After blinking in the darkness for some time, trying not to panic, some headlights approached me, and a taxi offered me a lift out to the volcano. As a young single woman traveling solo, it’s not intuitive to get into a strange man’s car, especially in the middle of “nowhere”. But I gulped and decided to trust my ride, and was thankful I did. By the time we got to the trail, as dawn’s light was just starting to show, there were a few other travelers already walking out to the peak.

I followed the path behind the others, assuming they knew more than I. By the rising sun we were able to find our way, and scaled the side of the volcano to view it’s belching crater.

As the sun started to rise, the dense quiet, the absence of all human bustle, and the sulphur fumes from the active volcano, all put me in another worldly state of being. Reflecting on how very far I had come from my life as a fashion designer in New York City just 2 months before, somehow I knew I was exactly where I needed to be.

But that was not the case previously.

Taking the graffitied downtown train from my job on Seventh Avenue to my home in Chelsea. 1983.

Taking the graffitied downtown train from my job on Seventh Avenue to my home in Chelsea. 1983.

For 5 years I had been on an upward trajectory as a young fashion designer in New York and London. Since I was 12 years old I had dreamed of being a designer, and my ambition brought me coveted jobs at Anne Klein (under Donna Karan) and Jones New York, among others. I regularly flew to Asia and Europe for business and was making a solid salary for my young years.

You can probably guess what’s coming. Yeah, some would call it a “solar return”, or just simply soul searching, but my soul certainly had other ideas and wasn’t messing around.

But when you’re living in New York, in the 80’s, with a good job/$$$ and a great apartment in Chelsea, it’s hard to imagine living anywhere else. It felt like the center of everything (remember that old poster by Saul Steinberg where everything west of the Hudson River is a wasteland of nothingness?) That was the myopic New York view, and it was everything I knew at that time. But the Call to my future was too great, the pull too strong to ignore.

 
The iconic Saul Steinberg New Yorker cover that said it all.

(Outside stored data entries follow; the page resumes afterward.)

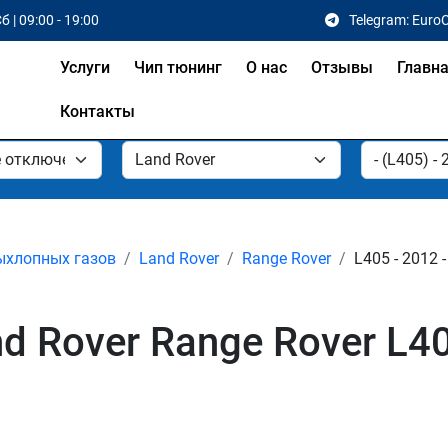
б | 09:00 - 19:00
Telegram: Euro
Услуги
Чип тюнинг
О нас
Отзывы
Главн
Контакты
ыхлопных газов
Land Rover
Range Rover
L405 - 2012 
d Rover Range Rover L4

The iconic Saul Steinberg New Yorker cover that said it all.

 

It’s one thing to know that it’s time to go, another to know where your path will take you. What lies beyond is darkness, the unknown. I had no friends that had left behind their hard earned yuppie lives. Some thought I was crazy to give it all up without a plan. There were no Instagram Nomads being sponsored as influencers, hustling for followers watching your every move. God forbid. This was my night of the soul flailing blindly in the dark.

But to find the life we are meant to live means trusting that darkness. Reluctant though we might be as our own vulnerable Heroes. It can be scary as hell, but what is life if not a daring adventure, as the wise Helen Keller put it so profoundly?

Moving west through Java in the light of day, with my regular rickshaw driver in Yogyakarta, Java. 1987

Moving west through Java in the light of day, with my regular rickshaw driver in Yogyakarta, Java. 1987

So like the Indonesian taxi headlights bringing me out of the darkness, sometimes we just have to trust and take the leap. We follow those small glimmers of light, look for allies and guides, and stay awake and aware, curious about all of the moments before us.

As always, life and art are parallels. The unknown is the unknown, whether you are finding your way physically through the jungle, or putting brush to canvas in a new way. Anytime we do something new, something unscripted, unplanned, uncharted, we are becoming explorers.

The creative process is actually a heck of a lot easier than exploring unfamiliar landscapes that might take us beyond our physical strength - Everest or some other such proof of endurance, potentially fatal. Art making of any discipline is actually a pretty benign activity, and an opportunity to test our courage from the cushy armchair of our homes. The only peak we have to climb is our own doubt and judgement. Formidable yes, but not life threatening.

So find a corner of your world, with any tool of your liking, and start to bushwhack. Follow where that tool takes you, exploring without knowing where you’ll end up, and watch a new world unfold before you. It’s a glorious, bumpy and exhilarating ride.